*Requirement*
Which of the lines below include the word "Master"? Pull each one out.

Transcribed page contents

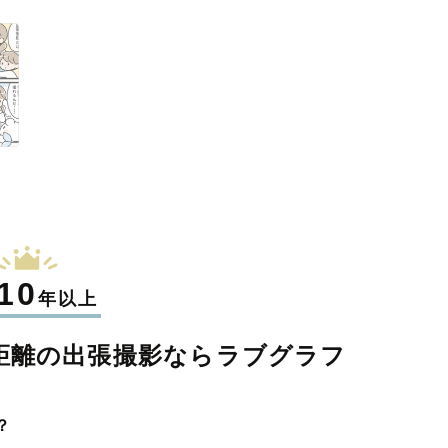
10
年以上
距離の
出張撮影なら
ラブグラフ
？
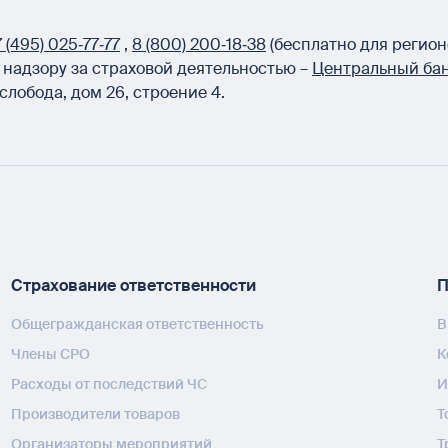
 (495) 025‑77‑77
,
8 (800) 200‑18‑38
(бесплатно для регион
надзору за страховой деятельностью –
Центральный бан
слобода, дом 26, строение 4.
Страхование ответственности
П
Общегражданская ответственность
В
Члены СРО
К
Расходы от последствий ЧС
И
Производители товаров
Т
Организаторы мероприятий
Т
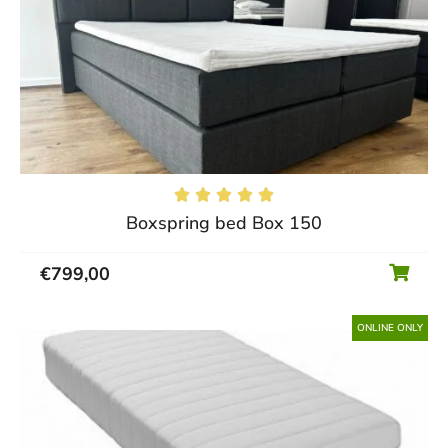





Boxspring bed Box 150
€
799,00
ONLINE ONLY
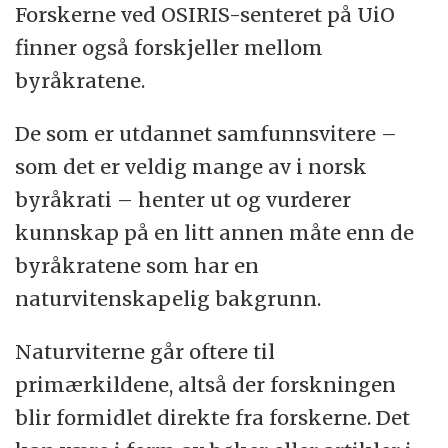
Forskerne ved OSIRIS-senteret på UiO
finner også forskjeller mellom
byråkratene.
De som er utdannet samfunnsvitere –
som det er veldig mange av i norsk
byråkrati – henter ut og vurderer
kunnskap på en litt annen måte enn de
byråkratene som har en
naturvitenskapelig bakgrunn.
Naturviterne går oftere til
primærkildene, altså der forskningen
blir formidlet direkte fra forskerne. Det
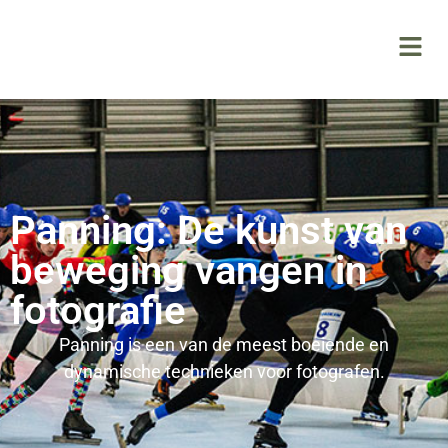
Panning: De kunst van
beweging vangen in
fotografie
Panning is een van de meest boeiende en
dynamische technieken voor fotografen.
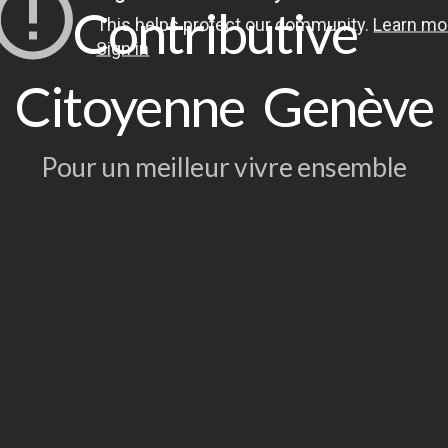
Contributive
Le Comité
Citoyenne Genève
Statuts de l'association
Pour un meilleur vivre ensemble
Devenir membre
Suivre nos cours
Dons
Devenir bénévole
Principes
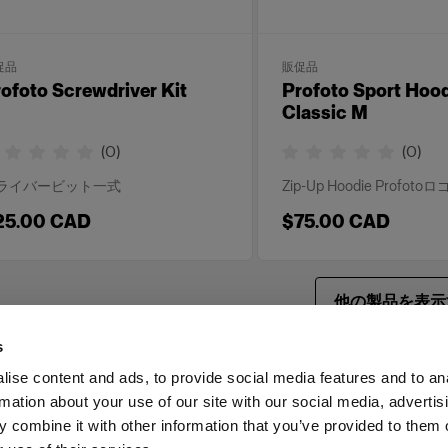
促品
販促品
ofoto Screwdriver Kit
Profoto Sport Hoo
Classic M
(
0
)
(
0
)
ライバービット一式
Zip-Up Hoodie Profoto
25.00 CAD
$75.00 CAD
他の製品を表示
s
ise content and ads, to provide social media features and to an
rmation about your use of our site with our social media, advertis
ス
投資家の皆様へ
Share the Light
 combine it with other information that you’ve provided to them o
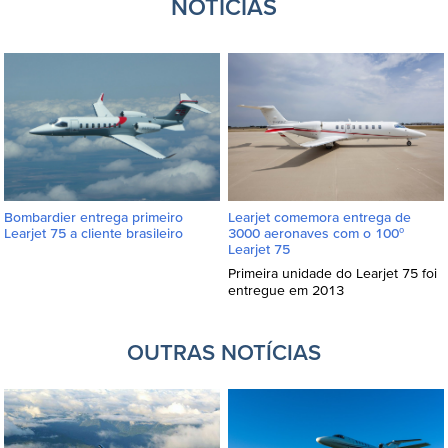
NOTÍCIAS
Learjet comemora entrega de
Bombardier entrega primeiro
3000 aeronaves com o 100º
Learjet 75 a cliente brasileiro
Learjet 75
Primeira unidade do Learjet 75 foi
entregue em 2013
OUTRAS NOTÍCIAS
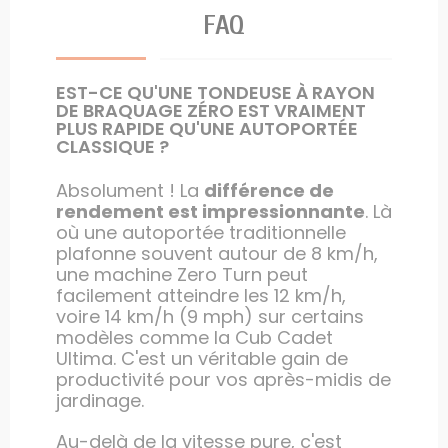
FAQ
EST-CE QU'UNE TONDEUSE À RAYON
DE BRAQUAGE ZÉRO EST VRAIMENT
PLUS RAPIDE QU'UNE AUTOPORTÉE
CLASSIQUE ?
Absolument ! La
différence de
rendement est impressionnante
. Là
où une autoportée traditionnelle
plafonne souvent autour de 8 km/h,
une machine Zero Turn peut
facilement atteindre les 12 km/h,
voire 14 km/h (9 mph) sur certains
modèles comme la Cub Cadet
Ultima. C'est un véritable gain de
productivité pour vos après-midis de
jardinage.
Au-delà de la vitesse pure, c'est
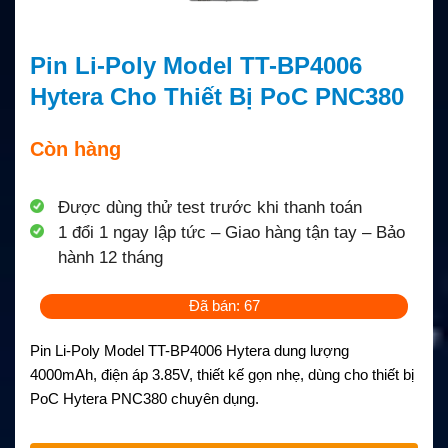
Pin Li-Poly Model TT-BP4006
Hytera Cho Thiết Bị PoC PNC380
Còn hàng
Được dùng thử test trước khi thanh toán
1 đổi 1 ngay lập tức – Giao hàng tận tay – Bảo
hành 12 tháng
Đã bán: 67
Pin Li-Poly Model TT-BP4006 Hytera dung lượng
4000mAh, điện áp 3.85V, thiết kế gọn nhẹ, dùng cho thiết bị
PoC Hytera PNC380 chuyên dụng.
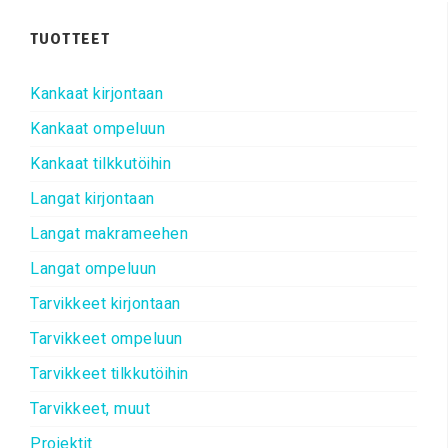
TUOTTEET
Kankaat kirjontaan
Kankaat ompeluun
Kankaat tilkkutöihin
Langat kirjontaan
Langat makrameehen
Langat ompeluun
Tarvikkeet kirjontaan
Tarvikkeet ompeluun
Tarvikkeet tilkkutöihin
Tarvikkeet, muut
Projektit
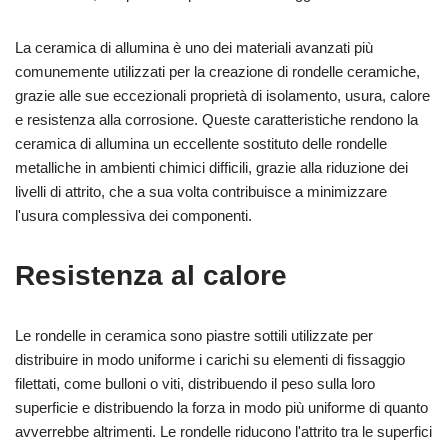
La ceramica di allumina è uno dei materiali avanzati più
comunemente utilizzati per la creazione di rondelle ceramiche,
grazie alle sue eccezionali proprietà di isolamento, usura, calore
e resistenza alla corrosione. Queste caratteristiche rendono la
ceramica di allumina un eccellente sostituto delle rondelle
metalliche in ambienti chimici difficili, grazie alla riduzione dei
livelli di attrito, che a sua volta contribuisce a minimizzare
l'usura complessiva dei componenti.
Resistenza al calore
Le rondelle in ceramica sono piastre sottili utilizzate per
distribuire in modo uniforme i carichi su elementi di fissaggio
filettati, come bulloni o viti, distribuendo il peso sulla loro
superficie e distribuendo la forza in modo più uniforme di quanto
avverrebbe altrimenti. Le rondelle riducono l'attrito tra le superfici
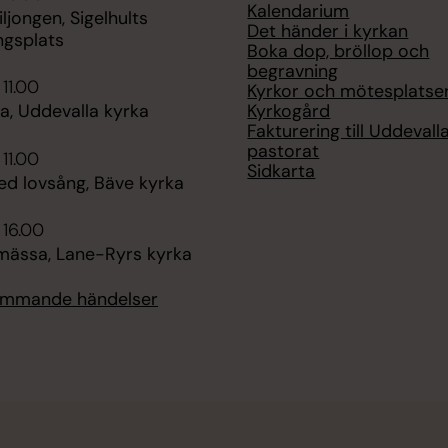
Kalendarium
iljongen, Sigelhults
Det händer i kyrkan
ngsplats
Boka dop, bröllop och
begravning
 11.00
Kyrkor och mötesplatse
Kyrkogård
, Uddevalla kyrka
Fakturering till Uddevall
pastorat
 11.00
Sidkarta
d lovsång, Bäve kyrka
 16.00
ässa, Lane-Ryrs kyrka
kommande händelser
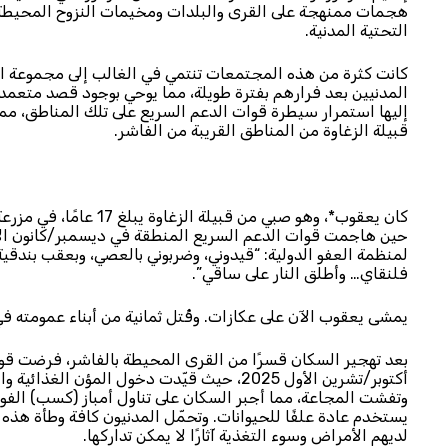
هجمات ممنهجة على القرى والبلدات ومخيمات النزوح المحيطة ب
التحتية المدنية.
كانت كثرة من هذه المجتمعات تنتمي في الغالب إلى مجموعة الزغ
المدنيين بعد فرارهم بفترة طويلة، مما يوحي بوجود قصد متعم
إليها استمرار سيطرة قوات الدعم السريع على تلك المناطق، مما
قبيلة الزغاوة من المناطق القريبة من الفاشر.
لمنظمة العفو الدولية: “قيدوني، وضربوني بالعصي، وبعقب بندقي
فلنقاي… وأطلق النار على ساقي”.
يمشى يعقوب الآن على عكازات. وقُتل ثمانية من أبناء عمومته في الهجوم
أكتوبر/تشرين الأول 2025، حيث قيّدت دخول ا
وتفشت المجاعة، مما أجبر السكان على تناول أمباز (كسب) الفول 
يستخدم عادة علفًا للحيوانات. وتحمّل المدنيون كافة وطأة هذه ا
لديهم الأمراض وسوء التغذية آثارًا لا يمكن تداركها.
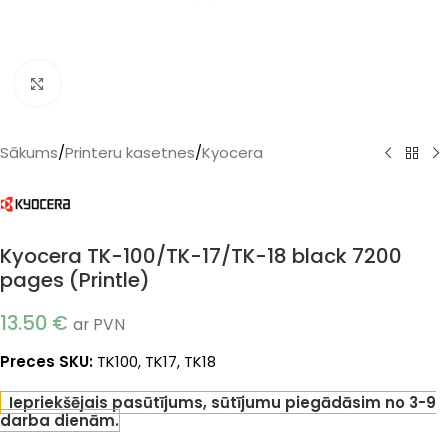
Klikšķiniet, lai palielinātu
Sākums
/
Printeru kasetnes
/
Kyocera
Kyocera TK-100/TK-17/TK-18 black 7200
pages (Printle)
13.50
€
ar PVN
Preces SKU:
TK100, TK17, TK18
Iepriekšējais pasūtījums, sūtījumu piegādāsim no 3-9
darba dienām.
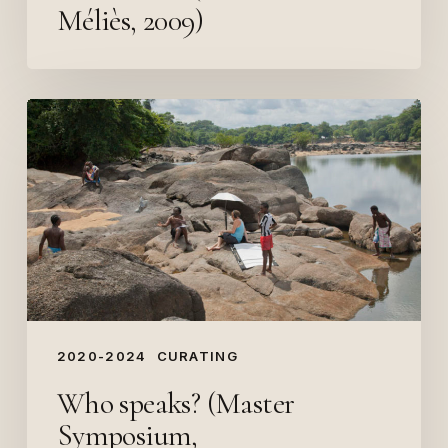
Méliès, 2009)
Who
speaks?
(Master
Symposium,
HEAD/ECAL/EDEHEA,
2020)
2020-2024
CURATING
Who speaks? (Master
Symposium,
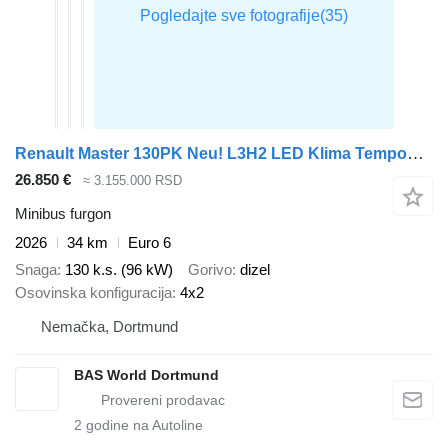
Renault Master 130PK Neu! L3H2 LED Klima Tempomat CarPlay Parkensensoren
26.850 €
≈ 3.155.000 RSD
Minibus furgon
2026
34 km
Euro 6
Snaga
130 k.s. (96 kW)
Gorivo
dizel
Osovinska konfiguracija
4x2
Nemačka, Dortmund
BAS World Dortmund
2
godine na Autoline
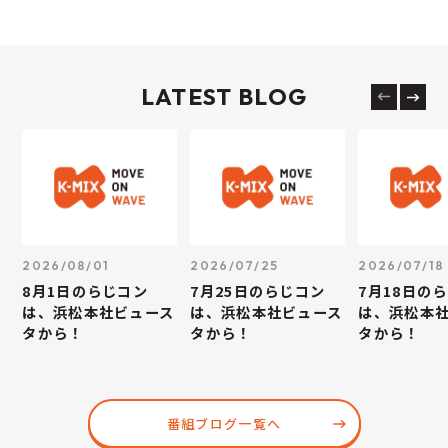
LATEST BLOG
2026/08/01
2026/07/25
2026/07/18
8月1日のらじコン
7月25日のらじコン
7月18日の
は、浜松本社ビュース
は、浜松本社ビュース
は、浜松本
タから！
タから！
タから！
番組ブログ一覧へ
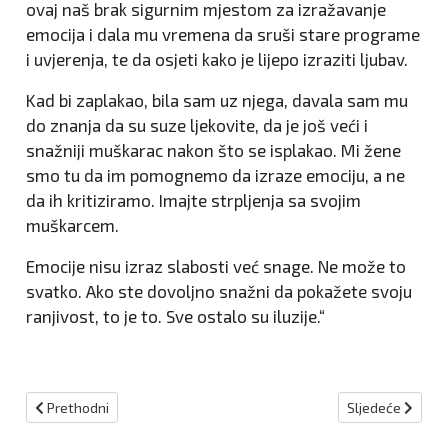
ovaj naš brak sigurnim mjestom za izražavanje
emocija i dala mu vremena da sruši stare programe
i uvjerenja, te da osjeti kako je lijepo izraziti ljubav.
Kad bi zaplakao, bila sam uz njega, davala sam mu
do znanja da su suze ljekovite, da je još veći i
snažniji muškarac nakon što se isplakao. Mi žene
smo tu da im pomognemo da izraze emociju, a ne
da ih kritiziramo. Imajte strpljenja sa svojim
muškarcem.
Emocije nisu izraz slabosti već snage. Ne može to
svatko. Ako ste dovoljno snažni da pokažete svoju
ranjivost, to je to. Sve ostalo su iluzije.“
Prethodni članak: HOW TO BE WASTE FREE! MJESEČNI IZAZOV
Sljedeći članak:
Prethodni
Sljedeće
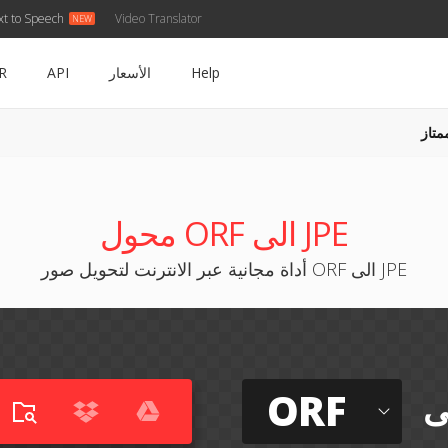
xt to Speech
Video Translator
Help
الأسعار
API
R
متاز
محول ORF الى JPE
أداة مجانية عبر الانترنت لتحويل صور ORF الى JPE
ORF
ى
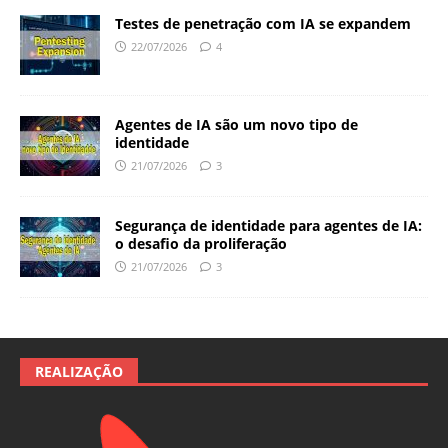
Testes de penetração com IA se expandem
22/07/2026
4
Agentes de IA são um novo tipo de
identidade
21/07/2026
3
Segurança de identidade para agentes de IA:
o desafio da proliferação
21/07/2026
3
REALIZAÇÃO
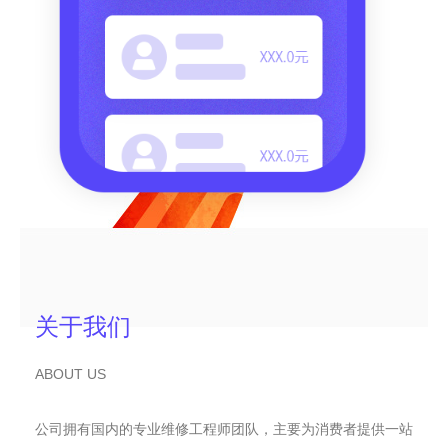
关于我们
ABOUT US
公司拥有国内的专业维修工程师团队，主要为消费者提供一站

*Finished exercise*
(Master
Who speaks? (Master
Renault Master 130PK Neu! L3H2 LED Klima Tempomat CarPlay Parkensensoren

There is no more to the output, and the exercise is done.